The composite resin is prepared by the following steps:
step one: adding nano silicon dioxide powder into a flask, adding deionized water, dropwise adding ammonia water to adjust the pH value to 10, then performing ultrasonic dispersion for 15-20min, adding methyltriethoxysilane, continuing ultrasonic dispersion for 15-20min, drying in a constant temperature drying oven at 80 ℃, crushing, and sieving with a 300-mesh sieve to obtain hydrophobic nano silicon dioxide;
step two: dimethyl diethoxy silane, methyl phenyl dimethoxy silane, methyl triethoxy silane, tetraethoxy silane, concentration of 1X 10 -3 Adding mol/L hydrochloric acid and isopropanol into a flask, and hydrolyzing and condensing for 12-16h at 30 ℃ to obtain a prepolymer;
step three: dissolving zirconium n-butoxide in isopropanol, adding acetylacetone as a chelating agent, stirring for reaction for 1-1.5h, then dripping into a prepolymer, and reacting for 6-8h at 30 ℃ to form a stable metal ligand with larger steric hindrance, thereby inhibiting self-hydrolytic condensation of zirconium n-butoxide; adding triethylamine to adjust the pH value to 7, and removing water and isopropanol by rotary evaporation at 50 ℃ to obtain zirconium silicon resin;
step four: adding hydrophobic nano silicon dioxide and butyl acetate into a flask, stirring for 15-20min at 1500-2000r/min, adding zirconium silicon resin and fluorocarbon resin, continuously stirring for 10min, and then adding hexamethylene diisocyanate, and stirring for 5min to obtain the composite resin.

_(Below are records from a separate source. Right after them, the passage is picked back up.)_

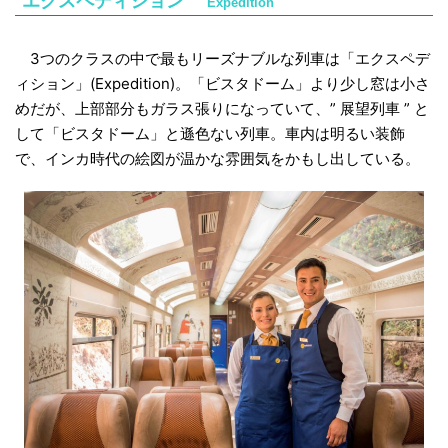
エクスペディション
Expedition
3つのクラスの中で最もリーズナブルな列車は「エクスペデ
ィション」(Expedition)。「ビスタドーム」より少し窓は小さ
めだが、上部部分もガラス張りになっていて、” 展望列車 ” と
して「ビスタドーム」と遜色ない列車。車内は明るい装飾
で、インカ時代の絵図が温かな雰囲気をかもし出している。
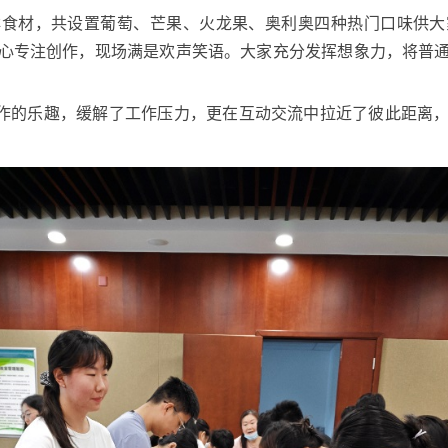
鲜食材，共设置葡萄、芒果、火龙果、奥利奥四种热门口味供大
心专注创作，现场满是欢声笑语。大家充分发挥想象力，将普
作的乐趣，缓解了工作压力，更在互动交流中拉近了彼此距离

The preparation method of the negative CTP plate with the heat-resistant protective layer comprises the following steps: soaking an aluminum substrate in an ethanol solution with the mass fraction of 75%, ultrasonically cleaning for 5-10min, and drying the aluminum substrate; coating a layer of eugenol modified resin on the surface of one side of an aluminum substrate, solidifying for 2-3 hours at 60 ℃, cooling to room temperature, coating a layer of composite resin, solidifying for 2-3 hours at 80 ℃, and finishing the coating of a heat-resistant protective layer; nanoscale styrene, CTP infrared dye, initiator and antioxidant were mixed according to 40g:20-24g:8-10g: mixing 6-8g of the materials in proportion to obtain a photosensitive layer coating, and then coating the photosensitive layer coating on the surface of the heat-resistant protective layer to form a negative pattern CTP plate with the heat-resistant protective layer.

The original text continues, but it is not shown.